About England People Very Nice
Friday 20th February 2009
A week is a long time in cultural politics. Seven days ago, a Guardian blog by Hussain Ismail criticized Richard Bean’s current play, England People Very Nice (National) for being “little more than one, long joke”, masking racial “prejudice behind crass humour”. Rather than produce “caricatures of people who have suffered”, the National Theatre should “provoke an intelligent, dignified debate”. Well, it certainly provoked discussion. Some 140 comments were clocked up within a couple of days and the chat raged back and forth between impassioned attacks on the play and its stereotyping of immigrants, and equally impassioned defences of it. While a depressing amount of posts began with the phrase “I haven’t seen the play, but…”, a few cool spirits urged us to listen to exactly what Bean was saying – and to exactly what Ismail had written. Certainly, accusations that the National is a place where only white dramas are staged, and where the white middle class gathers to laugh at impoverished East End Bengalis, seem preposterous to anyone who has actually been to that theatre.

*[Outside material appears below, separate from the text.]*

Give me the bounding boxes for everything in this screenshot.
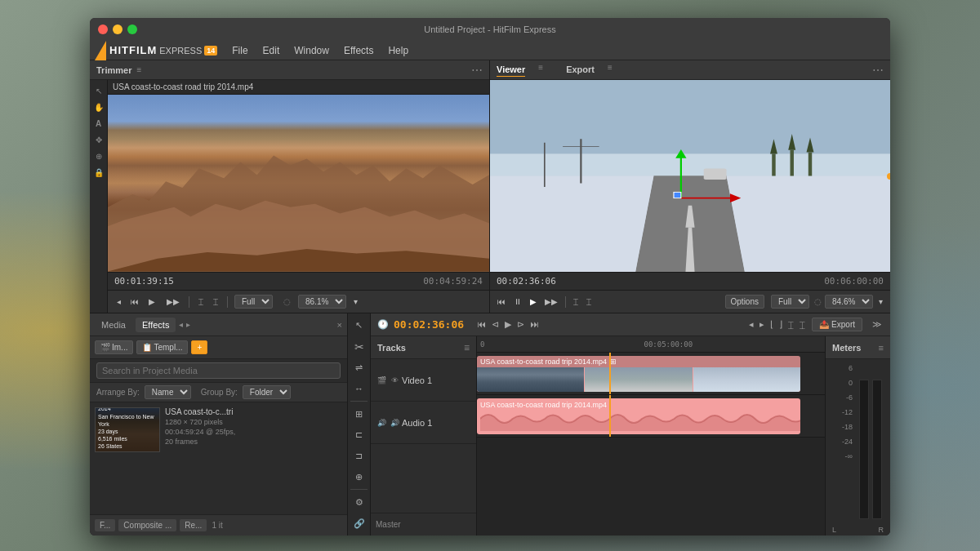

Equally, it should be noted that some of the biggest laughs on the press night came when Bean’s stereotypical white middle-class trendy couple, St John and Camilla, took the stage. The play certainly is a rude ’n’ crude comic riot, a kind of cartoon 1066-and-all-that history, and some critics have complained that it’s much too long, but what’s wrong with filing the stage with stereotypes and laughing at everyone, from yesteryear’s Huguenots to today’s Somalis? Pirate Dog agrees, and dares to suggest that it is a mark of cultural strength that the National can parade such a welter of comic prejudices so confidently, and with a gloriously multiracial cast in which white thugs are played by black and Asian actors, and some white actors play, for example, Bangladeshis. He also points out that provocation is what new writing is all about, isn’t it? Who cares about intelligent and dignified debate: he doesn’t. All he cares about is the right to offend: surely worth defending, no?